Grants:Project/Harej/Librarybase: an online reference library
What is the problem you're trying to solve?
Explain the problem that you are trying to solve with this project or the opportunity you’re taking advantage of. What is the issue you want to address? You can update and add to this later.
In Wikipedia, verifiability means that anyone using the encyclopedia can check that the information comes from a reliable source. Wikipedia does not publish original research. Its content is determined by previously published information rather than the beliefs or experiences of its editors. Even if you're sure something is true, it must be verifiable before you can add it.
Wikipedia:Verifability on English Wikipedia
Linking is a small act of generosity that sends people away from your site to some other that you think shows the world in a way worth considering. [...]
[Sources] that are not generous with linking [...] are a stopping point in the ecology of information. That’s the operational definition of authority: The last place you visit when you’re looking for an answer. If you are satisfied with the answer, you stop your pursuit of it. Take the links out and you think you look like more of an authority.

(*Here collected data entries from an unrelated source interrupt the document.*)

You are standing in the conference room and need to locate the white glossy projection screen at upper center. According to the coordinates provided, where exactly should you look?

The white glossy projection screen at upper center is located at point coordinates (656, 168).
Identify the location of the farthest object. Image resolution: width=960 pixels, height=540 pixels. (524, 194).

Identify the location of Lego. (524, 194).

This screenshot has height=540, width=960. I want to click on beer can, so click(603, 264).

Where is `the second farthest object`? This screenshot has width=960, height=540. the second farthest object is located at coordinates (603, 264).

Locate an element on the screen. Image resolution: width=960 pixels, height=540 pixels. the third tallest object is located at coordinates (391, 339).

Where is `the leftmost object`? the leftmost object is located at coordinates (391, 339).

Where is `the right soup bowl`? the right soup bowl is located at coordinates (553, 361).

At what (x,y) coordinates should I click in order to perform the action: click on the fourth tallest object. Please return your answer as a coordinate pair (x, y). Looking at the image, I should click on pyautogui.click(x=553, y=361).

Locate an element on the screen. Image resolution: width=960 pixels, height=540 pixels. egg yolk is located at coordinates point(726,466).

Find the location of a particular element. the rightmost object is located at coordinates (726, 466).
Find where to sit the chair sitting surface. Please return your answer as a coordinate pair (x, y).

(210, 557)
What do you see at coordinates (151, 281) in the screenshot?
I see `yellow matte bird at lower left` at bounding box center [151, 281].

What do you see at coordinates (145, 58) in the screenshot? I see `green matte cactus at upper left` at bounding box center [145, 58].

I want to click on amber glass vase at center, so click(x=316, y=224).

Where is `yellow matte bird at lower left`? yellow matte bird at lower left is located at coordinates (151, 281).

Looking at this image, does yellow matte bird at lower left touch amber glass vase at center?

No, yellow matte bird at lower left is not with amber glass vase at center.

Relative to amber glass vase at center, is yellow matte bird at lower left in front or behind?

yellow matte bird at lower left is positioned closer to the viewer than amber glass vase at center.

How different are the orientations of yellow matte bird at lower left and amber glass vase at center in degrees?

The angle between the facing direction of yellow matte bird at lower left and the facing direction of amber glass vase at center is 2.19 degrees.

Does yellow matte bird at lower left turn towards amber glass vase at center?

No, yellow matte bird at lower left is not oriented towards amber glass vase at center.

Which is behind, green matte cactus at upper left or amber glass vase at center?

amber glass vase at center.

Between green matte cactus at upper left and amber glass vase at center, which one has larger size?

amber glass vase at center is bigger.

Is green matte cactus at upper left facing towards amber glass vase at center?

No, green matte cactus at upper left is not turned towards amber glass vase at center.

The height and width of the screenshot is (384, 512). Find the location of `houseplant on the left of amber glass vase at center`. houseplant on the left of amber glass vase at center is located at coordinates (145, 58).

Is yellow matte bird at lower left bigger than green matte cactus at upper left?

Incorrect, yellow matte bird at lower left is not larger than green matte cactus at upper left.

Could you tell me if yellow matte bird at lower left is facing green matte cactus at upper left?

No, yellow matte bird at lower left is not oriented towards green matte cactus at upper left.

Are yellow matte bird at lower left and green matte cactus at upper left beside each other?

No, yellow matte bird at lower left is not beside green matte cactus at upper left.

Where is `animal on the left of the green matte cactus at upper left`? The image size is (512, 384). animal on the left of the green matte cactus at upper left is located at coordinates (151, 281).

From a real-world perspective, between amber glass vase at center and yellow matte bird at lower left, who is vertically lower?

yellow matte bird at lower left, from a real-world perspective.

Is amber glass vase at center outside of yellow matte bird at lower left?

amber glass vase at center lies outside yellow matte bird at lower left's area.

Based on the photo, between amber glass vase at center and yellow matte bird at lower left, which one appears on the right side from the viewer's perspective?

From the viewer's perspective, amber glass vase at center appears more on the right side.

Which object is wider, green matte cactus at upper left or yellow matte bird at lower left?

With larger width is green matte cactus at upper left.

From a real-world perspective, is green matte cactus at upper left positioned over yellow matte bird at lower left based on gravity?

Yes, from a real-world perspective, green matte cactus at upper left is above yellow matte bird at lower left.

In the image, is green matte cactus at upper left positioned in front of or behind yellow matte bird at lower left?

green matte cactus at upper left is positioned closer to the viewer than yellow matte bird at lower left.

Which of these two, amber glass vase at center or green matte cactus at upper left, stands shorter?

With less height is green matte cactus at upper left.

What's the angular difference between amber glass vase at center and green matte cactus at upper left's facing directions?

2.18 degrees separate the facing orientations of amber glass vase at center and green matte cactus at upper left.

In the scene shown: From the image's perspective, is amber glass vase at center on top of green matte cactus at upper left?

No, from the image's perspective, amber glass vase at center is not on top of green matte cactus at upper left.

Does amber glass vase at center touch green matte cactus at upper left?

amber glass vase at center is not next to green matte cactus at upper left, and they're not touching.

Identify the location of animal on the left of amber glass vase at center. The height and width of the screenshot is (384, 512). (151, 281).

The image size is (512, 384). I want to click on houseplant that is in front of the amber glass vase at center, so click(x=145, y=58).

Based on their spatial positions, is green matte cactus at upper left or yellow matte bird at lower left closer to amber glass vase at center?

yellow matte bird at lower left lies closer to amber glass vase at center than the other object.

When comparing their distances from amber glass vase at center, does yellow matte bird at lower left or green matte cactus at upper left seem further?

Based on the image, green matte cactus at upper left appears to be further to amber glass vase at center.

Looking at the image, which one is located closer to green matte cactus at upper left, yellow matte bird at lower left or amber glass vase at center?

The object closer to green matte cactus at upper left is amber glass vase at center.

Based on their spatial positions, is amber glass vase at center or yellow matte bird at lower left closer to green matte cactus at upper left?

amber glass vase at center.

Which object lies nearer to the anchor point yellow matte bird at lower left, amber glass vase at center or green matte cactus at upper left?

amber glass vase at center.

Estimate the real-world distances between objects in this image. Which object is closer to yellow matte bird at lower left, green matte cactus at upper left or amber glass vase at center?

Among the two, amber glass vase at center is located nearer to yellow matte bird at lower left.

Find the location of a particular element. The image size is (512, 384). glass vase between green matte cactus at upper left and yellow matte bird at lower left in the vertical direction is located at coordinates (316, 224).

Weinberger (2012), "Linking is a public good", via WikiCite 2016 slidedeck
Wikipedia provides knowledge and its provenance. Its reliability as a general reference is made possible by—and can be verified through—citation to authoritative sources. In 2012, The Wikipedia Library (TWL) was founded to make access to these reliable sources more widely available to the community. TWL has enjoyed considerable success, with 55 partnerships making sources available in five different languages, and with branches available on 22 different Wikipedia language editions. However, because these partnerships are all with separate organizations, users need to do searches in each individual database. There is no unified interface representing these different partnerships.
Additionally, there is an issue in general with how citations are represented on Wikipedia. Because they are stored as plain text, along with the rest of the article, it is rather difficult to do automated lookups and analyses of these sources. If structured data regarding the sources Wikipedia uses were available, it would be possible to, for example, develop tools recommending sources to people, or to perform reference audits.
What is your solution?
If you think of your project as an experiment in solving the problem you just described, what is the particular solution you're aiming to test? You will provide details of your plan below, but explain your main idea here.

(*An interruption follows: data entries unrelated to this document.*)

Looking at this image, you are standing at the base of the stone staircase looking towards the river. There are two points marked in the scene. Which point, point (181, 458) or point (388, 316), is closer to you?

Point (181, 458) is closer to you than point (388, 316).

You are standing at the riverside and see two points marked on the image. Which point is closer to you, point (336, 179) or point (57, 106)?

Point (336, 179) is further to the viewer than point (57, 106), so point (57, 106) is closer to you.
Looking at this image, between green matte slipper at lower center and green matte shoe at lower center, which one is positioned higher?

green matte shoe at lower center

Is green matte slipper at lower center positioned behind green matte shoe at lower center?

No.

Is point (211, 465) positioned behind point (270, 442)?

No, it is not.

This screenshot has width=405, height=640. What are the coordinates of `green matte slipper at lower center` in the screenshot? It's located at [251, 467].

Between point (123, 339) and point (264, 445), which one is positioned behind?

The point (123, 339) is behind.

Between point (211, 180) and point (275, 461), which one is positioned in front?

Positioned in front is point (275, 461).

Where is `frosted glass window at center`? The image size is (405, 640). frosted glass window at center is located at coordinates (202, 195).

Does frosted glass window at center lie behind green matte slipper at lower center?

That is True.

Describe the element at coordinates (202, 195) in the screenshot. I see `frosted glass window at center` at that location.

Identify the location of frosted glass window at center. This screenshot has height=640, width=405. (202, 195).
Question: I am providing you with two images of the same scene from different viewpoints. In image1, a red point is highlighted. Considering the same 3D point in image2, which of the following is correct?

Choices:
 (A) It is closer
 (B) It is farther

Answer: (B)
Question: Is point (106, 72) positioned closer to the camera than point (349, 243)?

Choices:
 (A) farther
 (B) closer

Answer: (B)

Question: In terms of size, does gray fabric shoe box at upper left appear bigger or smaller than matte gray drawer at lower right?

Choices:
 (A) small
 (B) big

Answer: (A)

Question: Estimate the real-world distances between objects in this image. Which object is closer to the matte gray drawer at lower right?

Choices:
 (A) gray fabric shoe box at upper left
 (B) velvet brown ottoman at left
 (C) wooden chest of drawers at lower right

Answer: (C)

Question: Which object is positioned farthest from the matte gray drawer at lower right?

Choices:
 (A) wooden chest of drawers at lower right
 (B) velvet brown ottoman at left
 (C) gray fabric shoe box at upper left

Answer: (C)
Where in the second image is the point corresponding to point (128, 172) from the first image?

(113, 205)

In September 2015, Alex Stinson approached WikiProject X about a tool to recommend references to WikiProject participants. To make this possible, I recommended setting up a Wikibase instance to catalogue the usage of sources on Wikipedia. (Wikibase is the software used by Wikidata to store and present structured data.) This would be complemented by a script to populate this Wikibase based on the citations that appear on English Wikipedia. Thus Librarybase was created. With the help of volunteer Bomarrow1, thousands of items were created, corresponding to articles, publications, and authors that appear in Europe PMC. This also included the Wikipedia articles where these articles were cited. The work on Librarybase mirrors that of WikiProject Source MetaData on Wikidata, which aims to create a similar database but through Wikidata.
There has also been some work already on extracting source metadata from Wikipedia through work done at WikiCite 2016, a meeting held in Berlin. This strategy mostly focuses on extracting DOIs from articles and then cross-referencing them with the CrossRef service and similar. However, its main output—an index of sources and where (and when) they appear(ed) on Wikipedia—has not been delivered yet.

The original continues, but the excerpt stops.